## WHAT YOU ARE ASKED TO DO
From the records below, output exactly the lines running from the line containing "Horeca catering en verhuur kwaliteit" through the line containing "Maatwerk mogelijk", and no others.

Segment Start: SUPPLIED DATA

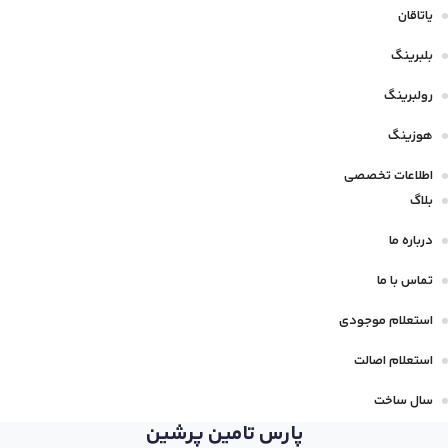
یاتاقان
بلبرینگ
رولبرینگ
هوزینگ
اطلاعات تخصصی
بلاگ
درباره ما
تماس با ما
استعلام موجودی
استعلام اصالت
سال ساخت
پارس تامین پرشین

Segment End: SUPPLIED DATA
Segment Start: SUPPLIED DATA

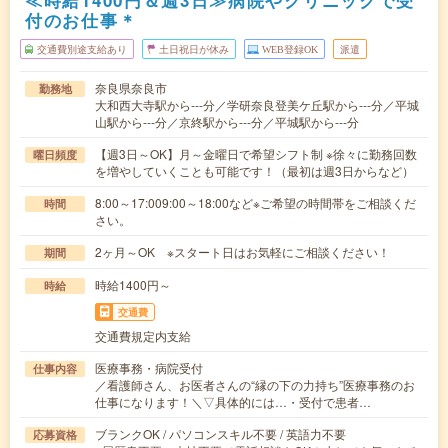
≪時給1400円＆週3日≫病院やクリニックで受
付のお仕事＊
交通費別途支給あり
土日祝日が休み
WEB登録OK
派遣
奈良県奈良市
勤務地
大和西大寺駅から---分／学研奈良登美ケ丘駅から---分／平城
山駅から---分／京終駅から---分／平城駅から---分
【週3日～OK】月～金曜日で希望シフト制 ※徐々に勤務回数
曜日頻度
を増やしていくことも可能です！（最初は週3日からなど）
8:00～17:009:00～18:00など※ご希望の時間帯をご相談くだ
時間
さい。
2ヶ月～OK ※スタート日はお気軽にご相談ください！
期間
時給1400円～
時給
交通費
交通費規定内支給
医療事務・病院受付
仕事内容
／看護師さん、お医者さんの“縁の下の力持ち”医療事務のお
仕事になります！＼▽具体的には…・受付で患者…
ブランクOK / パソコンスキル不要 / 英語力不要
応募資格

Segment End: SUPPLIED DATA
Segment Start: SUPPLIED DATA

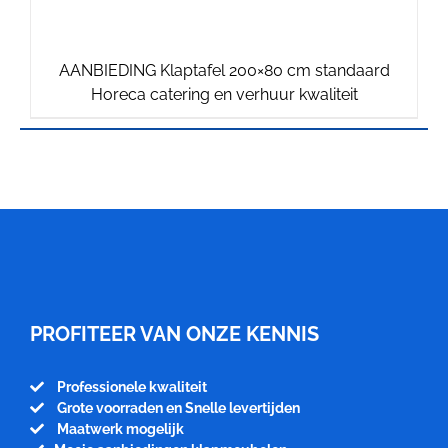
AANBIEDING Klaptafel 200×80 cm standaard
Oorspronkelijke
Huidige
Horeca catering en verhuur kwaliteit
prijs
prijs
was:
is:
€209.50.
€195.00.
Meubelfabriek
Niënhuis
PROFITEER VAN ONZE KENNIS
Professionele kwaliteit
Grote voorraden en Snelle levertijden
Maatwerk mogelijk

Segment End: SUPPLIED DATA

## SOLUTION FOR THIS EXERCISE
Horeca catering en verhuur kwaliteit
prijs
prijs
was:
is:
€209.50.
€195.00.
Meubelfabriek
Niënhuis
PROFITEER VAN ONZE KENNIS
Professionele kwaliteit
Grote voorraden en Snelle levertijden
Maatwerk mogelijk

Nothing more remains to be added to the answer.